Director of Ecodecision
Marta has worked in the design, negotiation and development of financial and institutional mechanisms for watershed conservation and protection. She has also led the development of environmental management programs with various agroindustrial sectors in Colombia, Guatemala and Ecuador.
Marta is part of the Advisory Committee of the Ecosystem Marketplace since 2008 and the Steering Committee of the Tropical America Katoomba Group since 2006. She was selected Rainer Arnhold Fellow by the Mulago Foundation In 2007 and a Senior Fellow by Ashoka Foundation in 2006. She was a member of the Board of Fundación Natura in Ecuador from 2004-2008.
Marta holds a Master´s in Development Studies and a B.A. in Environment Studies from Brown University.
Senior scientist at the Stockholm Environment Institute (SEI) US
Annette Huber-Lee returned to SEI US in May after serving as director of SEI Asia, in Bangkok, from mid-2012 until February 2013. She has more than 20 years of professional experience in international and domestic planning and management of environmental and water resources.
Dr Huber-Lee focuses on the integration of economic, engineering, and ecological approaches to solve environmental and social problems in a comprehensive and sustainable manner, as well as the development of innovative approaches to environmental policy and natural resource conflict management.

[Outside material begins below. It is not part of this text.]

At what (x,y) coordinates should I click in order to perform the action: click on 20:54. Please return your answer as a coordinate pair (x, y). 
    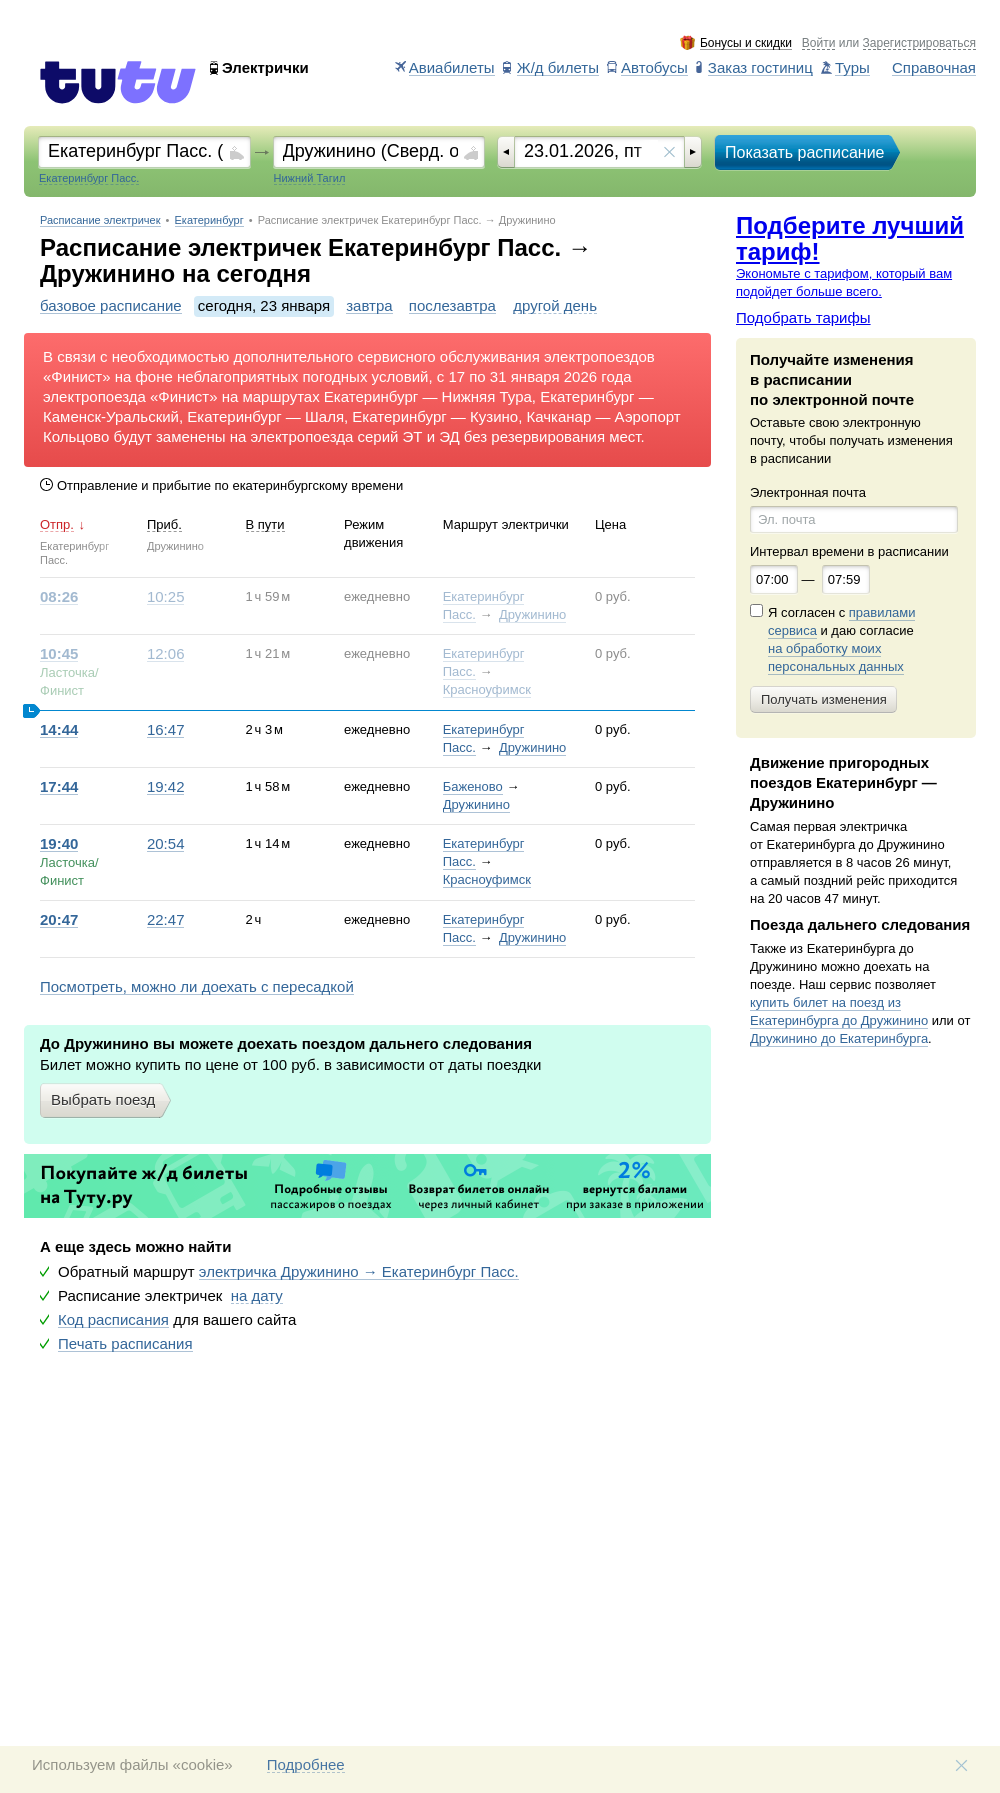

She has also served as a research assistant professor and lecturer in the Department of Civil and Environmental Engineering at Tufts University. From 2006 to 2008, she served as science leader and theme leader for the Challenge Program on Water and Food and the International Food Policy Research Institute in, Washington, DC. From 2001 to 2006, she directed the Water Program at SEI US in Boston.
She has a Ph.D. in engineering sciences from Harvard University, an M.S. in civil engineering from the Massachusetts Institute of Technology, and a B.S. in agricultural engineering from Cornell University.
Senior Scientist at the Stockholm Environment Institute (SEI)
Brian’s research focuses on developing decision support tools for water resources systems.
Brian has participated in the development and application of databases and tools used for water resources analysis in a variety of domestic and international settings.
His recent work has included using SEI’s Water Evaluation And Planning (WEAP) model to assess climate change impacts on agriculture, to design optimal approaches for meeting environmental flow requirements, and to create an analytical platform for use in multi-party discussions over trans-boundary water resources issues.
Prior to joining SEI, Brian worked at the Natural Heritage Institute, where his research focused on defining creative strategies for balancing agricultural, urban and environmental water demands. Brian’s research at NHI included investigating groundwater banking and conjunctive use potential and identifying operational flexibility to enhance river flows for fish and riparian habitat restoration.
His other research includes developing management practices to mitigate water and pesticide runoff from agriculture.
Brian received his Ph.D. in hydrologic sciences from the University of California, Davis in 2005.